I counted the single-use plastic items I was offered on a single day of travel — a flight from London to Bangkok — and the total was 23. Two plastic cups for drinks on the plane, a plastic fork and knife for the meal, a plastic blanket wrapper, plastic earphone packaging, a plastic amenity kit with a toothbrush, toothpaste, and eye mask in individual plastic bags, a plastic water bottle at the airport, a plastic bag for a sandwich, a plastic stirrer for coffee, a plastic straw in a drink at the lounge, and on and on. Each item was used for minutes and will persist in the environment for decades or centuries. I have been working to reduce my travel plastic footprint for the past three years, and while I have not eliminated it entirely, I have cut it by roughly 80 percent. Here is exactly how I do it, with specific products, strategies, and practical tips that work in real travel conditions.
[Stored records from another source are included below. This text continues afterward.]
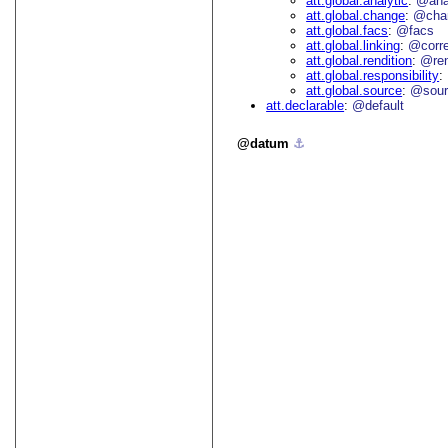
att.global.analytic
@an
att.global.change
@cha
att.global.facs
@facs
att.global.linking
@corr
att.global.rendition
@re
att.global.responsibility
att.global.source
@sour
att.declarable
@default
datum
⚓︎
The Core Kit: What to Pack

The foundation of plastic-free travel is a small kit of reusable items that replace the most common single-use plastics. The kit fits in a corner of any backpack or suitcase and costs less than $100 to assemble. The single most important item is a reusable water bottle. I use the Klean Kanteen Insulated Wide Mouth ($35), which is made from stainless steel, keeps water cold for 24 hours, and has a wide mouth that makes it easy to fill from taps and water fountains. In countries where tap water is not safe to drink, I pair the bottle with a LifeStraw Go filter ($35), which removes bacteria and parasites from any freshwater source, or Grayl Geopress ($90), which filters viruses as well as bacteria and is faster to use.

A reusable shopping bag weighs nothing folded up and replaces dozens of plastic bags over the course of a trip. I carry two: a ChicoBag ($10) that stuffs into its own attached pouch, and a heavier Sea to Summit Ultra-Sil tote bag ($20) that holds up to 50 pounds and is useful for grocery shopping and laundry. A set of reusable utensils — fork, knife, spoon, and chopsticks — in a compact case replaces plastic cutlery from takeout restaurants and food stalls. The To-Go Ware Bamboo Utensil Set ($15) includes all three utensils in a recycled plastic case that is slim enough to fit in a pocket. A reusable straw — I use a simple stainless steel straw from Klean Kanteen ($10 for a set of four with a cleaning brush) — replaces the plastic straws that are still common in many countries despite the growing movement to eliminate them.

A reusable food container and a beeswax wrap round out the kit. A two-compartment stainless steel food container from U-Konserve ($25) is useful for packing leftovers from restaurants, buying food from markets, and carrying snacks on planes and trains. Beeswax wraps from Bee's Wrap ($18 for a set of three) replace plastic wrap for covering bowls, wrapping sandwiches, and keeping half-used produce fresh. These items sound minor, but collectively they eliminate the need for roughly 15 to 20 single-use plastic items per day of travel. Over a two-week trip, that is 200 to 280 items that never enter the waste stream.

Tackling Airline Plastic

Airlines are among the worst offenders when it comes to single-use plastic. A single long-haul flight generates an estimated 1.5 kilograms of waste per passenger, much of it plastic. The plastic cups, cutlery, meal packaging, blanket wrappers, and amenity kits add up to an enormous volume of waste across the aviation industry. Some airlines are making progress — Emirates has replaced plastic straws with paper ones, Qantas conducted a "zero waste" flight in 2019, and Alaska Airlines eliminated plastic straws and stirrers in 2018. But most airlines still default to plastic for most onboard items.

You can reduce your airline plastic consumption significantly with a few simple actions. Bring your own water bottle and fill it after security — most airports have water fountains, and many now have dedicated bottle-filling stations. This eliminates the need to buy bottled water at the gate or accept plastic cups on the plane. Bring your own headphones rather than using the airline's plastic-wrapped earbuds. Bring your own eye mask and neck pillow rather than using the airline's plastic-wrapped versions. Decline the amenity kit if you do not need it — most long-haul airlines offer one, and they are wrapped in plastic and contain small plastic bottles of products you may already have.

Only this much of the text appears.